As impressive as I find Elijah, I've thus far been underwhelmed by Klaus.  Don't get me wrong, I thought Matt Davis was pretty great when he was possessed by Klaus and I found the cocksure half-smile Joseph Morgan shot us in the final moments of the ep last week when modern-day Klaus was put back in his body and let out of his box was perfectly creeptastic, but flashback Klaus seemed less than menacing and kind of boring.  Let's hope that several hundred hears of honing his cuckoo will make Now Klaus more interesting than Then Klaus. 

On the other hand, somehow knowing that the relationship between Elijah and Klaus is a bit of a carnival-mirror reflection of the Stefan/Damon relationship, makes Stefan, Damon, Elijah and Katherine even more interesting.  There existed this thicker-than-water brotherly bond for all that time and then one day Elijah had enough and was like "he's my half brother but I whole want him dead" and he is not kidding around.  A rift like that can not be far off for the brothers Salvatore if they don't deal with their Elena issues, right?
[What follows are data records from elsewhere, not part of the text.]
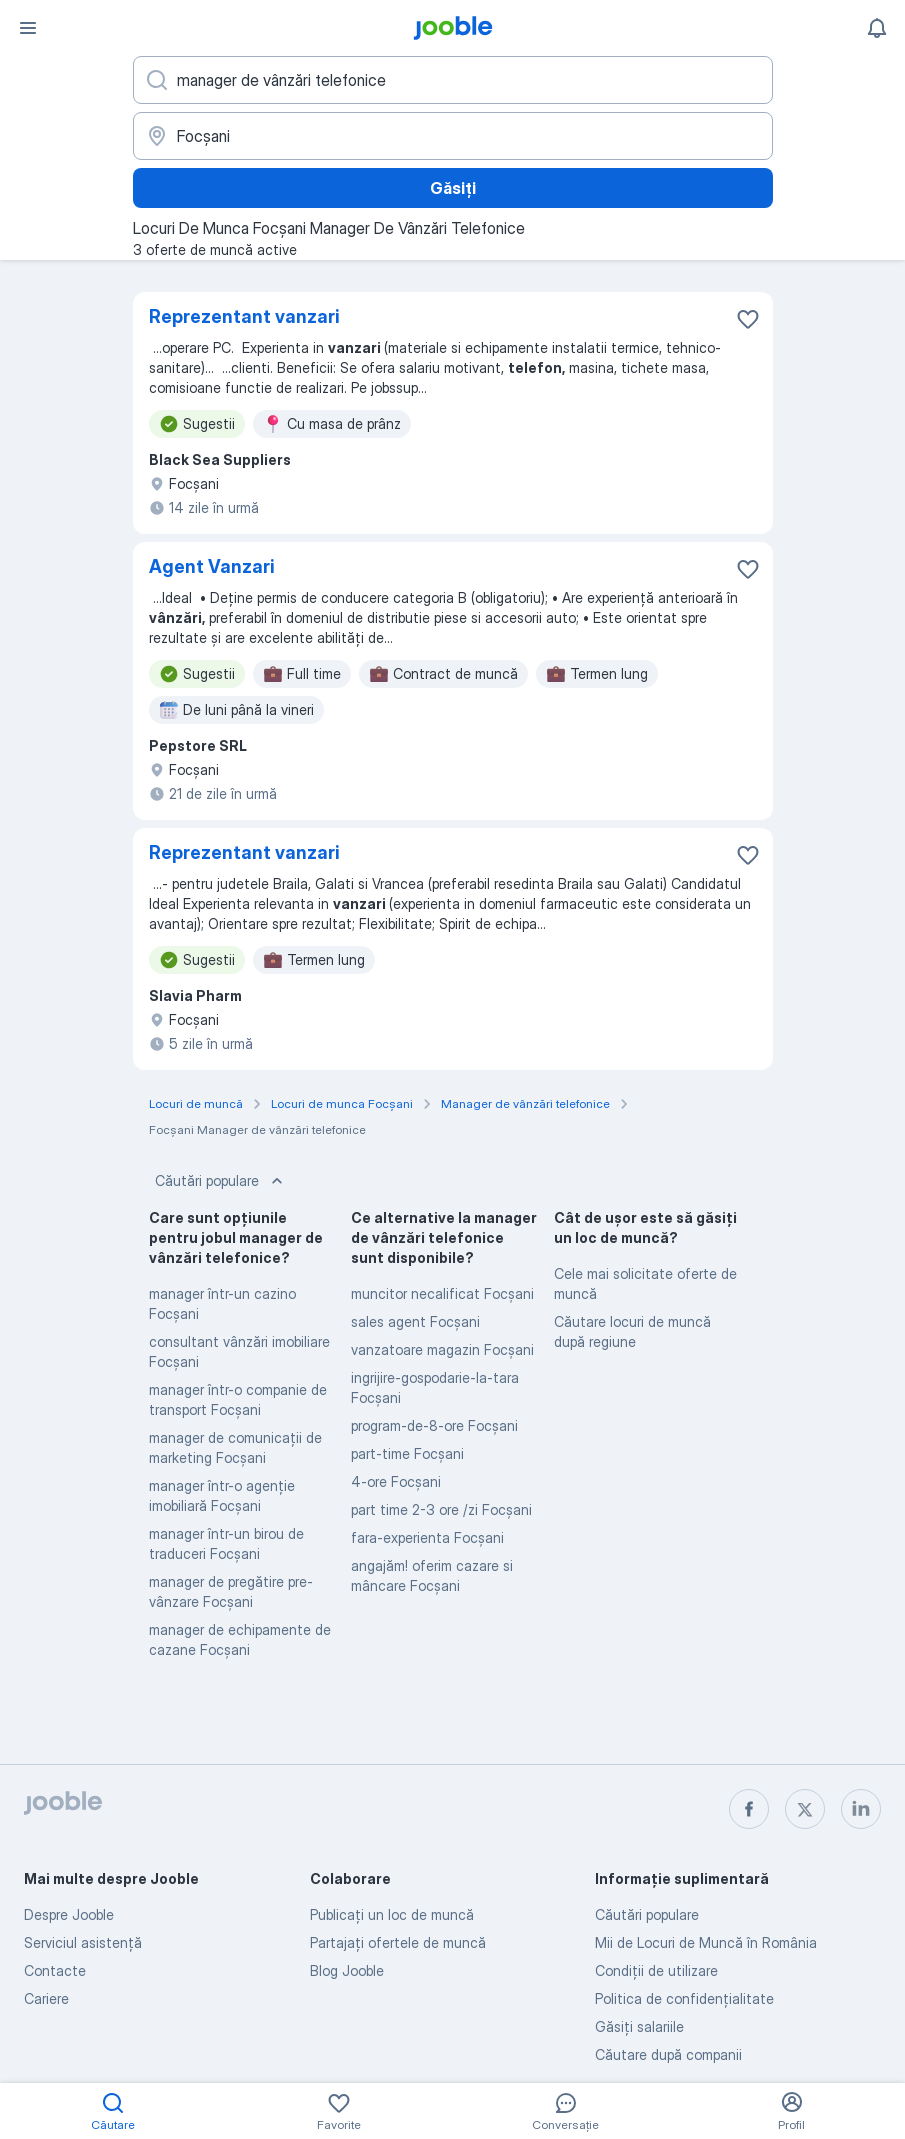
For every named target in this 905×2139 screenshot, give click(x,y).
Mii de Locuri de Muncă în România (706, 1942)
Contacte (55, 1970)
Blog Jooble (347, 1970)
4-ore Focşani (396, 1481)
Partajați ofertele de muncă (398, 1942)
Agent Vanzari (212, 566)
Finally, Aunt Jenna officially knows what's what in this town with the vampires and the witches and the anti-death jewelry, etc. and she is not handling it well.  I don't dislike Jenna but I think it took the best part of two seasons for her to be remotely interesting and that's too little, too late.  She is easily removed from the greater story equation and therefore, she is an acceptable main-character casualty.  If she lives and Matt, Caroline, Tyler, Alaric, Jeremy or Bonnie die, I'm going to need a couple of weeks off work and some recovery time in a mental health facility. 

Anyway, this is my way of summing up my thoughts about last week in lieu of writing a proper recap because I just could not bring myself to slog through flashbacks again.  You all know that the flashbacks are the weakest part of this show for me and between the excessive exposition and the man wigs, I couldn't do it twice in one week.  Sorry all.